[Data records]
============

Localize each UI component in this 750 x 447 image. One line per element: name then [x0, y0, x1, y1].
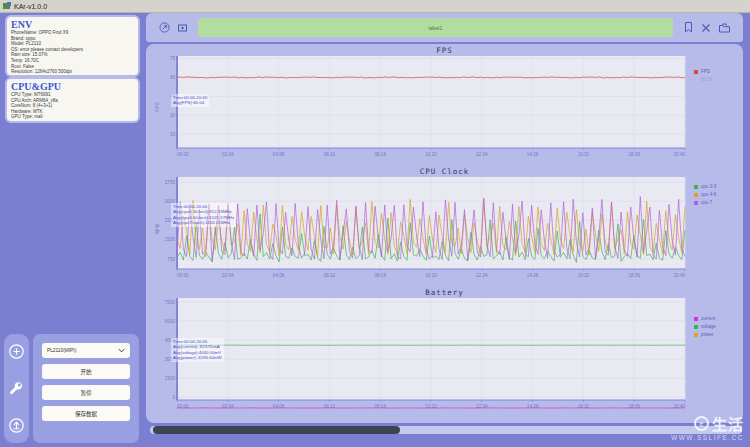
folder-icon: [719, 23, 730, 33]
current-swatch: [694, 317, 698, 321]
svg-text:02:04: 02:04: [222, 152, 234, 157]
pause-button[interactable]: 暂停: [42, 385, 130, 400]
cpu-legend: cpu 0-3 cpu 4-6 cpu 7: [687, 177, 737, 280]
svg-text:16:32: 16:32: [578, 273, 590, 278]
toolbar: label1: [146, 13, 743, 42]
scissors-icon: [701, 23, 711, 33]
env-title: ENV: [11, 19, 134, 30]
cpu0-3-swatch: [694, 185, 698, 189]
legend-item-voltage[interactable]: voltage: [694, 324, 737, 329]
battery-plot-area[interactable]: 01500300045006000750000:0002:0404:0806:1…: [161, 298, 687, 411]
svg-text:06:12: 06:12: [324, 273, 336, 278]
wrench-icon: [8, 380, 25, 397]
fps-swatch: [694, 70, 698, 74]
svg-text:1500: 1500: [165, 376, 176, 381]
svg-text:18:36: 18:36: [628, 152, 640, 157]
svg-text:16:32: 16:32: [578, 152, 590, 157]
locate-button[interactable]: [159, 22, 170, 33]
sidebar: [4, 334, 29, 443]
svg-text:20:40: 20:40: [674, 273, 686, 278]
fps-chart-title: FPS: [152, 46, 737, 56]
cpu-gpu-line: GPU Type: mali: [11, 114, 134, 120]
svg-text:12:24: 12:24: [476, 273, 488, 278]
svg-text:1500: 1500: [165, 237, 176, 242]
screenshot-button[interactable]: [178, 24, 187, 32]
cpu-clock-chart-title: CPU Clock: [152, 167, 737, 177]
plus-circle-icon: [8, 343, 25, 360]
svg-text:750: 750: [167, 257, 175, 262]
svg-text:15: 15: [170, 132, 176, 137]
watermark-text: 生活: [712, 413, 744, 434]
svg-text:30: 30: [170, 113, 176, 118]
horizontal-scrollbar[interactable]: [150, 426, 742, 434]
legend-item-cpu4-6[interactable]: cpu 4-6: [694, 192, 737, 197]
bookmark-icon: [684, 22, 693, 33]
svg-text:08:16: 08:16: [374, 152, 386, 157]
start-button[interactable]: 开始: [42, 364, 130, 379]
legend-item-cpu7[interactable]: cpu 7: [694, 200, 737, 205]
svg-text:3750: 3750: [165, 180, 176, 185]
battery-y-axis-label: [152, 298, 161, 411]
svg-text:14:28: 14:28: [527, 273, 539, 278]
fps-legend: FPS 60.07: [687, 56, 737, 159]
screenshot-icon: [178, 24, 187, 32]
power-swatch: [694, 333, 698, 337]
cpu-plot: 750150022503000375000:0002:0404:0806:120…: [161, 177, 687, 280]
window-title: KAr-v1.0.0: [14, 3, 47, 10]
battery-plot: 01500300045006000750000:0002:0404:0806:1…: [161, 298, 687, 411]
battery-chart: Battery 01500300045006000750000:0002:040…: [152, 288, 737, 411]
device-select-value: PL2110(MIPI): [47, 348, 76, 353]
legend-item-fps[interactable]: FPS: [694, 69, 737, 74]
svg-text:18:36: 18:36: [628, 273, 640, 278]
voltage-swatch: [694, 325, 698, 329]
charts-panel: FPS FPS 153045607500:0002:0404:0806:1208…: [146, 44, 743, 423]
cpu-gpu-panel: CPU&GPU CPU Type: MT6991 CPU Arch: ARM64…: [7, 79, 138, 121]
control-panel: PL2110(MIPI) 开始 暂停 保存数据: [33, 334, 139, 443]
watermark-logo-icon: e: [694, 416, 709, 431]
app-window: KAr-v1.0.0 ENV PhoneName: OPPO Find X9 B…: [0, 0, 750, 447]
svg-text:08:16: 08:16: [374, 273, 386, 278]
svg-text:02:04: 02:04: [222, 273, 234, 278]
cpu7-swatch: [694, 201, 698, 205]
locate-icon: [159, 22, 170, 33]
horizontal-scrollbar-thumb[interactable]: [153, 426, 400, 434]
legend-item-cpu0-3[interactable]: cpu 0-3: [694, 184, 737, 189]
bookmark-save-button[interactable]: [684, 22, 693, 33]
fps-y-axis-label: FPS: [152, 56, 161, 159]
svg-text:10:20: 10:20: [425, 273, 437, 278]
svg-text:00:00: 00:00: [177, 152, 189, 157]
cpu4-6-swatch: [694, 193, 698, 197]
chevron-down-icon: [118, 348, 125, 353]
fps-annotation: Time:00:04-20:40 Avg(FPS):60.04: [171, 94, 209, 107]
svg-text:06:12: 06:12: [324, 152, 336, 157]
upload-button[interactable]: [8, 417, 25, 434]
fps-chart: FPS FPS 153045607500:0002:0404:0806:1208…: [152, 46, 737, 159]
env-line: Resolution: 1264x2760 500dpi: [11, 69, 134, 75]
svg-text:10:20: 10:20: [425, 152, 437, 157]
battery-legend: current voltage power: [687, 298, 737, 411]
fps-plot-area[interactable]: 153045607500:0002:0404:0806:1208:1610:20…: [161, 56, 687, 159]
svg-text:75: 75: [170, 56, 176, 61]
cut-button[interactable]: [701, 23, 711, 33]
settings-button[interactable]: [8, 380, 25, 397]
cpu-plot-area[interactable]: 750150022503000375000:0002:0404:0806:120…: [161, 177, 687, 280]
battery-annotation: Time:00:04-20:40 Avg(current):-823.91mA …: [171, 338, 224, 362]
folder-button[interactable]: [719, 23, 730, 33]
fps-legend-value: 60.07: [701, 77, 737, 82]
svg-text:14:28: 14:28: [527, 152, 539, 157]
legend-item-power[interactable]: power: [694, 332, 737, 337]
svg-text:7500: 7500: [165, 300, 176, 305]
legend-item-current[interactable]: current: [694, 316, 737, 321]
device-select[interactable]: PL2110(MIPI): [42, 343, 130, 358]
label-input[interactable]: label1: [198, 18, 673, 37]
cpu-annotation: Time:00:04-20:40 Avg(cpu0-3/clock):812.3…: [171, 203, 236, 227]
save-data-button[interactable]: 保存数据: [42, 406, 130, 421]
add-button[interactable]: [8, 343, 25, 360]
cpu-y-axis-label: MHz: [152, 177, 161, 280]
app-icon: [3, 2, 11, 10]
svg-text:12:24: 12:24: [476, 152, 488, 157]
svg-text:60: 60: [170, 75, 176, 80]
svg-text:00:00: 00:00: [177, 273, 189, 278]
svg-text:04:08: 04:08: [273, 273, 285, 278]
svg-text:0: 0: [172, 395, 175, 400]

============

▶ Work task: Repeat the entries exactly, without pictures.

▶ Output below:
Localize each UI component in this 750 x 447 image. One line per element: name then [x0, y0, x1, y1].
folder-icon: [719, 23, 730, 33]
current-swatch: [694, 317, 698, 321]
svg-text:02:04: 02:04: [222, 152, 234, 157]
pause-button[interactable]: 暂停: [42, 385, 130, 400]
cpu-legend: cpu 0-3 cpu 4-6 cpu 7: [687, 177, 737, 280]
svg-text:16:32: 16:32: [578, 273, 590, 278]
toolbar: label1: [146, 13, 743, 42]
scissors-icon: [701, 23, 711, 33]
env-title: ENV: [11, 19, 134, 30]
cpu0-3-swatch: [694, 185, 698, 189]
legend-item-voltage[interactable]: voltage: [694, 324, 737, 329]
battery-plot-area[interactable]: 01500300045006000750000:0002:0404:0806:1…: [161, 298, 687, 411]
svg-text:06:12: 06:12: [324, 273, 336, 278]
wrench-icon: [8, 380, 25, 397]
fps-swatch: [694, 70, 698, 74]
svg-text:1500: 1500: [165, 376, 176, 381]
svg-text:18:36: 18:36: [628, 152, 640, 157]
svg-text:16:32: 16:32: [578, 152, 590, 157]
locate-button[interactable]: [159, 22, 170, 33]
sidebar: [4, 334, 29, 443]
svg-text:20:40: 20:40: [674, 273, 686, 278]
fps-chart-title: FPS: [152, 46, 737, 56]
cpu-gpu-line: GPU Type: mali: [11, 114, 134, 120]
svg-text:12:24: 12:24: [476, 273, 488, 278]
svg-text:1500: 1500: [165, 237, 176, 242]
screenshot-button[interactable]: [178, 24, 187, 32]
cpu-clock-chart-title: CPU Clock: [152, 167, 737, 177]
plus-circle-icon: [8, 343, 25, 360]
svg-text:750: 750: [167, 257, 175, 262]
svg-text:15: 15: [170, 132, 176, 137]
watermark-text: 生活: [712, 413, 744, 434]
svg-text:30: 30: [170, 113, 176, 118]
horizontal-scrollbar[interactable]: [150, 426, 742, 434]
legend-item-cpu4-6[interactable]: cpu 4-6: [694, 192, 737, 197]
bookmark-icon: [684, 22, 693, 33]
svg-text:08:16: 08:16: [374, 152, 386, 157]
start-button[interactable]: 开始: [42, 364, 130, 379]
legend-item-cpu7[interactable]: cpu 7: [694, 200, 737, 205]
svg-text:3750: 3750: [165, 180, 176, 185]
battery-y-axis-label: [152, 298, 161, 411]
svg-text:14:28: 14:28: [527, 273, 539, 278]
fps-legend: FPS 60.07: [687, 56, 737, 159]
screenshot-icon: [178, 24, 187, 32]
power-swatch: [694, 333, 698, 337]
cpu-plot: 750150022503000375000:0002:0404:0806:120…: [161, 177, 687, 280]
window-title: KAr-v1.0.0: [14, 3, 47, 10]
battery-plot: 01500300045006000750000:0002:0404:0806:1…: [161, 298, 687, 411]
battery-chart: Battery 01500300045006000750000:0002:040…: [152, 288, 737, 411]
device-select-value: PL2110(MIPI): [47, 348, 76, 353]
legend-item-fps[interactable]: FPS: [694, 69, 737, 74]
svg-text:18:36: 18:36: [628, 273, 640, 278]
voltage-swatch: [694, 325, 698, 329]
charts-panel: FPS FPS 153045607500:0002:0404:0806:1208…: [146, 44, 743, 423]
cpu-gpu-panel: CPU&GPU CPU Type: MT6991 CPU Arch: ARM64…: [7, 79, 138, 121]
control-panel: PL2110(MIPI) 开始 暂停 保存数据: [33, 334, 139, 443]
watermark-logo-icon: e: [694, 416, 709, 431]
app-window: KAr-v1.0.0 ENV PhoneName: OPPO Find X9 B…: [0, 0, 750, 447]
svg-text:08:16: 08:16: [374, 273, 386, 278]
svg-text:02:04: 02:04: [222, 273, 234, 278]
cpu7-swatch: [694, 201, 698, 205]
locate-icon: [159, 22, 170, 33]
horizontal-scrollbar-thumb[interactable]: [153, 426, 400, 434]
legend-item-cpu0-3[interactable]: cpu 0-3: [694, 184, 737, 189]
bookmark-save-button[interactable]: [684, 22, 693, 33]
fps-y-axis-label: FPS: [152, 56, 161, 159]
svg-text:10:20: 10:20: [425, 273, 437, 278]
svg-text:00:00: 00:00: [177, 152, 189, 157]
cpu4-6-swatch: [694, 193, 698, 197]
chevron-down-icon: [118, 348, 125, 353]
fps-annotation: Time:00:04-20:40 Avg(FPS):60.04: [171, 94, 209, 107]
svg-text:06:12: 06:12: [324, 152, 336, 157]
upload-button[interactable]: [8, 417, 25, 434]
fps-chart: FPS FPS 153045607500:0002:0404:0806:1208…: [152, 46, 737, 159]
env-line: Resolution: 1264x2760 500dpi: [11, 69, 134, 75]
svg-text:10:20: 10:20: [425, 152, 437, 157]
battery-legend: current voltage power: [687, 298, 737, 411]
fps-plot-area[interactable]: 153045607500:0002:0404:0806:1208:1610:20…: [161, 56, 687, 159]
svg-text:75: 75: [170, 56, 176, 61]
cut-button[interactable]: [701, 23, 711, 33]
settings-button[interactable]: [8, 380, 25, 397]
cpu-plot-area[interactable]: 750150022503000375000:0002:0404:0806:120…: [161, 177, 687, 280]
battery-annotation: Time:00:04-20:40 Avg(current):-823.91mA …: [171, 338, 224, 362]
folder-button[interactable]: [719, 23, 730, 33]
fps-legend-value: 60.07: [701, 77, 737, 82]
svg-text:14:28: 14:28: [527, 152, 539, 157]
legend-item-power[interactable]: power: [694, 332, 737, 337]
svg-text:7500: 7500: [165, 300, 176, 305]
legend-item-current[interactable]: current: [694, 316, 737, 321]
device-select[interactable]: PL2110(MIPI): [42, 343, 130, 358]
label-input[interactable]: label1: [198, 18, 673, 37]
cpu-annotation: Time:00:04-20:40 Avg(cpu0-3/clock):812.3…: [171, 203, 236, 227]
save-data-button[interactable]: 保存数据: [42, 406, 130, 421]
add-button[interactable]: [8, 343, 25, 360]
cpu-y-axis-label: MHz: [152, 177, 161, 280]
app-icon: [3, 2, 11, 10]
svg-text:12:24: 12:24: [476, 152, 488, 157]
svg-text:60: 60: [170, 75, 176, 80]
svg-text:00:00: 00:00: [177, 273, 189, 278]
svg-text:04:08: 04:08: [273, 273, 285, 278]
svg-text:0: 0: [172, 395, 175, 400]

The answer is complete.